But how long is the long term - and what sort of perspective should one take in trying to assess the current level of risk in market valuations? In recent columns, I have used two illustrations - one showing Tobin's so-called q ratio and another valuation work carried out by Barclays Capital - which trace the market's performance back to the end of the First World War. On both measures, stock markets world-wide can be seen to be at or near the top of their historical trading ranges.
The reasons for this are explicable in terms of short-term economic prospects - low inflation, falling long-term interest rates, resilient growth, a rapid rate of technological change, and so on. The issue for investors is whether current market prices fully reflect the risk that the future will turn out to be, as so often in the past, less benign than market ratings currently assume. The smart money, I conclude, inclines towards not having too high expectations of future equity market returns.

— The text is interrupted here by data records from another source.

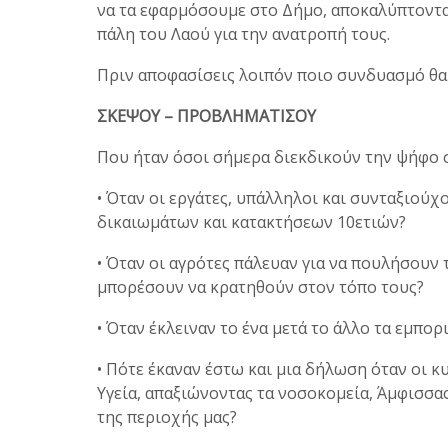
να τα εφαρμόσουμε στο Δήμο, αποκαλύπτοντας
πάλη του Λαού για την ανατροπή τους.
Πριν αποφασίσεις λοιπόν ποιο συνδυασμό θα
ΣΚΕΨΟΥ – ΠΡΟΒΛΗΜΑΤΙΣΟΥ
Που ήταν όσοι σήμερα διεκδικούν την ψήφο 
• Όταν οι εργάτες, υπάλληλοι και συνταξιούχ
δικαιωμάτων και κατακτήσεων 10ετιών?
• Όταν οι αγρότες πάλευαν για να πουλήσουν 
μπορέσουν να κρατηθούν στον τόπο τους?
• Όταν έκλειναν το ένα μετά το άλλο τα εμπορ
• Πότε έκαναν έστω και μια δήλωση όταν οι 
Υγεία, απαξιώνοντας τα νοσοκομεία, Άμφισσας 
της περιοχής μας?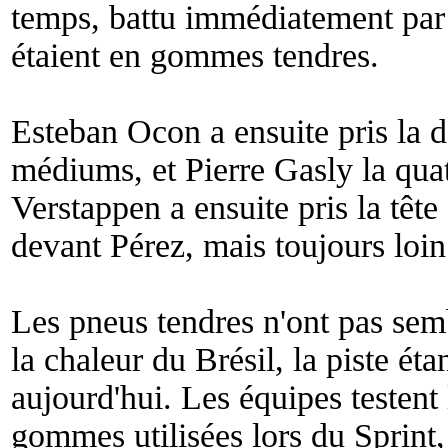
temps, battu immédiatement pa
étaient en gommes tendres.
Esteban Ocon a ensuite pris la
médiums, et Pierre Gasly la qu
Verstappen a ensuite pris la tête
devant Pérez, mais toujours loin
Les pneus tendres n'ont pas sem
la chaleur du Brésil, la piste ét
aujourd'hui. Les équipes testent 
gommes utilisées lors du Sprint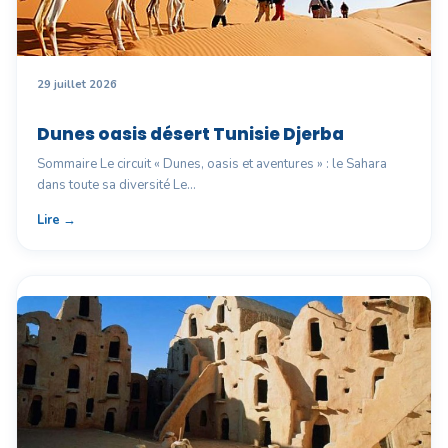
29 juillet 2026
Dunes oasis désert Tunisie Djerba
Sommaire Le circuit « Dunes, oasis et aventures » : le Sahara
dans toute sa diversité Le…
Lire →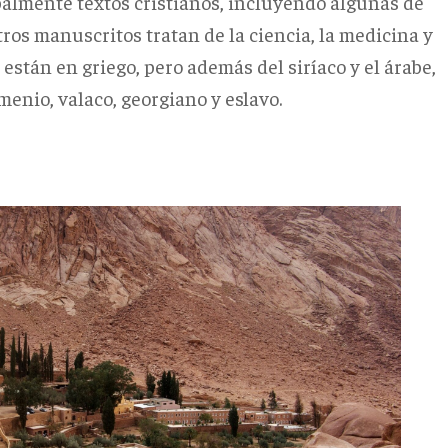
palmente textos cristianos, incluyendo algunas de
tros manuscritos tratan de la ciencia, la medicina y
s están en griego, pero además del siríaco y el árabe,
enio, valaco, georgiano y eslavo.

But what if one takes an even longer historical perspective? This week, I have been looking at the work of a market analyst whose take on the level of the market dates back to the 18th century, and whose gloomy prognosis about the marketsmakes my caution, and that of other even better qualified market investors, sound like rank timidity. Robert Prechter is a well-known market punter in the United States. His greatest claim to fame is that, as long ago as the early 1980s, he predicted we were about to experience a "bull market of a lifetime".
He was right, of course, though it took him some time to realise how far that would take the stock market; his initial forecast was the Dow Jones Index, then trading around 800, would reach 3,700. He has subsequently raised the limit more than once, but even his enthusiasm (accompanied by intermittent bursts of gloom) has not been enough to keep pace with the actual performance of the US stock market, which this week reached a new, all-time peak of 8,583 for the first time.
Mr Prechter is a technical analyst, who bases his forecasts on the so- called Elliott Wave Theory, devised by a former naval engineer 40 years ago. His premise was that the cyclical behaviour of financial markets might appear random but in fact follow long-term patterns of boom and bust, which stretch across generations and oceans, in waves which contain predictive power.
Mr Prechter has hundreds of charts, like the one I show, which attempt to map the long-run historical behaviour of the markets back to the South Sea Bubble, and forward to the end of the next century. Leaving aside for the moment the reliability of such charts are (the data for the 18th and 19th centuries are a mixture of London and New York prices of uncertain reliability) and the credibility of the theory. What does Mr Prechter think now?
Well, he thinks the bull market is in its last throes. Not only that. We are poised, he says, on the edge of a bear market, and it won't be any old bear market either. This one stands to be Wave Five of a "Grand Supercycle" bear market, the last throw of a cycle which began way back in the 1700s. A "Grand Supercycle bear market", you should know, is about as bad as it gets in Elliott Wave Theory.
In fact, Mr Prechter says, he doesn't expect the bear market to stop until the Dow Jones has fallen all the way back to 1,000, a fall of around 85 per cent from current levels. This will probably happen around the year 2003 and be accompanied by a severe economic depression. After that, look out for bull markets which peak in the 2020s and another one (assuming you are still around to notice) in the 2050s.
Mr Prechter has a lot of advice on how to cope with this new era, such as "obtain a residence in an area which is unlikely to be the target of mob violence or looting" - all of which begs the question of whether there is anything in the premise in the first place.
Personally, I have no hesitation in saying that Elliott Wave Theory is a load of tosh. There is no basis in social science for believing that financial markets should follow succeeding wave patterns in a predictable fashion, even if the underlying data were statistically robust (which it clearly is not). An unkind critic might also point out that Mr Prechter's timing is far from perfect. He was forecasting the start of "the Great Supercycle bear market" at least three years ago, since when Wall Street has risen by over 40 per cent.
Surprisingly, perhaps, a lot of well-respected American investors are happy to say that they listen to what Mr Prechter has to say, even if (they tend to add) they don't agree with him. It is not actually hard to see why. Like a lot of technical analysis, many of Mr Prechter's charts are fascinating. Some of his comments on the manifestations of bull market psychology are well made and acute. The charts of market movements clearly contain information: the problem is interpreting them.
Ultimately, his charts do tell us something important about the state of the markets. Unfortunately, it is probably nothing more profound than what goes up does also come down. You can be certain that the current bull market in shares will end one day, and we will have a bear market - probably sooner rather than later. Not the least burden of that will be listening to Mr Prechter telling us how he had told so before if only we had bothered to listen.